==== Task data
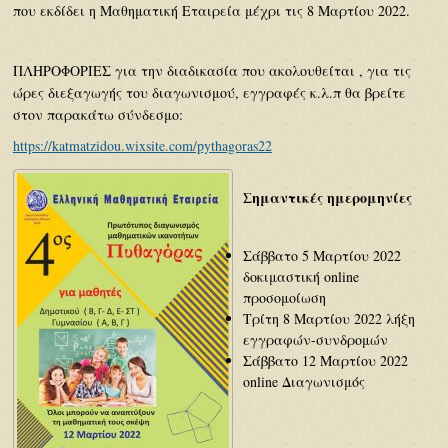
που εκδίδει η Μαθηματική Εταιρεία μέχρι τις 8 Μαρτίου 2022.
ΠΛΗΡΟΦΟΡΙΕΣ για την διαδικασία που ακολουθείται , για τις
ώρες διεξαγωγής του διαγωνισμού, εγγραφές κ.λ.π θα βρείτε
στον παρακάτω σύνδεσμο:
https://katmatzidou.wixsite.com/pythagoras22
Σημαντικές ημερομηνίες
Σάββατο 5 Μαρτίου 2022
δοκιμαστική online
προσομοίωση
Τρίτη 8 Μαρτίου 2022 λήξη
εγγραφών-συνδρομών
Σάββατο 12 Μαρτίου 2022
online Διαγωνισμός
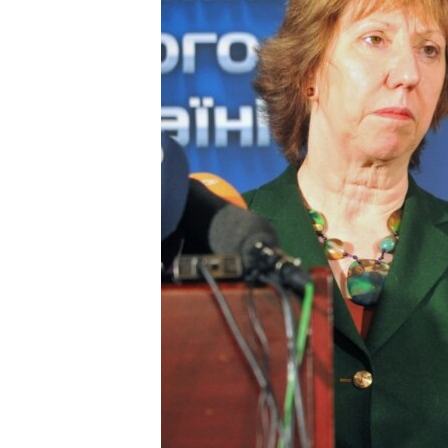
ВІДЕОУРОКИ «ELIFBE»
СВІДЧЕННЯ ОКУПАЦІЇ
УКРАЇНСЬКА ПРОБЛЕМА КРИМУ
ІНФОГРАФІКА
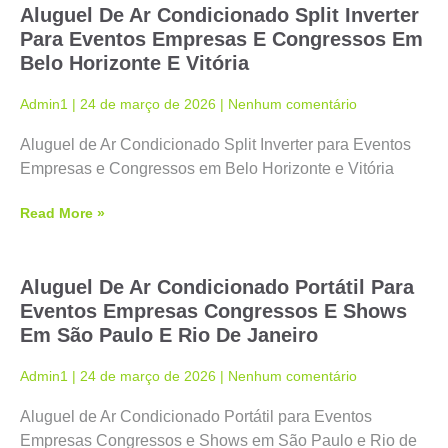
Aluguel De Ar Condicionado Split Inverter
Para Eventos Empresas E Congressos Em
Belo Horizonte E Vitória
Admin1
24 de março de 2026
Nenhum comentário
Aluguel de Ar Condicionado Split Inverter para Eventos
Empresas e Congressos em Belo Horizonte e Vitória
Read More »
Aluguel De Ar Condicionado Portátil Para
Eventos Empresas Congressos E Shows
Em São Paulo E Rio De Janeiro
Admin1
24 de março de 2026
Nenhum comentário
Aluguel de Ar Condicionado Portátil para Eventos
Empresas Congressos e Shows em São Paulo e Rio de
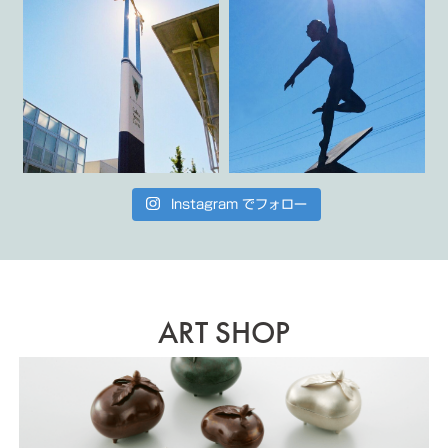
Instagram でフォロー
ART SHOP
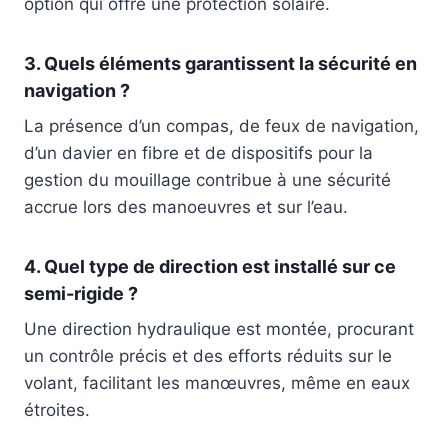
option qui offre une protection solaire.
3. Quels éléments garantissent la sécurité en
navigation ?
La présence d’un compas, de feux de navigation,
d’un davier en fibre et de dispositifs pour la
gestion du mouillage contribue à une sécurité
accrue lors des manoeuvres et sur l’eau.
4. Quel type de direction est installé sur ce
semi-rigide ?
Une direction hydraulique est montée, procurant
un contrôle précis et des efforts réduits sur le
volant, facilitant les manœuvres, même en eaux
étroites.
========
→ **Exercise objective**
What is needed is the whole listing again, set down exactly, without its pictures.

→ **Result of the task**
που εκδίδει η Μαθηματική Εταιρεία μέχρι τις 8 Μαρτίου 2022.
ΠΛΗΡΟΦΟΡΙΕΣ για την διαδικασία που ακολουθείται , για τις
ώρες διεξαγωγής του διαγωνισμού, εγγραφές κ.λ.π θα βρείτε
στον παρακάτω σύνδεσμο:
https://katmatzidou.wixsite.com/pythagoras22
Σημαντικές ημερομηνίες
Σάββατο 5 Μαρτίου 2022
δοκιμαστική online
προσομοίωση
Τρίτη 8 Μαρτίου 2022 λήξη
εγγραφών-συνδρομών
Σάββατο 12 Μαρτίου 2022
online Διαγωνισμός
ВІДЕОУРОКИ «ELIFBE»
СВІДЧЕННЯ ОКУПАЦІЇ
УКРАЇНСЬКА ПРОБЛЕМА КРИМУ
ІНФОГРАФІКА
Aluguel De Ar Condicionado Split Inverter
Para Eventos Empresas E Congressos Em
Belo Horizonte E Vitória
Admin1
24 de março de 2026
Nenhum comentário
Aluguel de Ar Condicionado Split Inverter para Eventos
Empresas e Congressos em Belo Horizonte e Vitória
Read More »
Aluguel De Ar Condicionado Portátil Para
Eventos Empresas Congressos E Shows
Em São Paulo E Rio De Janeiro
Admin1
24 de março de 2026
Nenhum comentário
Aluguel de Ar Condicionado Portátil para Eventos
Empresas Congressos e Shows em São Paulo e Rio de
Instagram でフォロー
ART SHOP
option qui offre une protection solaire.
3. Quels éléments garantissent la sécurité en
navigation ?
La présence d’un compas, de feux de navigation,
d’un davier en fibre et de dispositifs pour la
gestion du mouillage contribue à une sécurité
accrue lors des manoeuvres et sur l’eau.
4. Quel type de direction est installé sur ce
semi-rigide ?
Une direction hydraulique est montée, procurant
un contrôle précis et des efforts réduits sur le
volant, facilitant les manœuvres, même en eaux
étroites.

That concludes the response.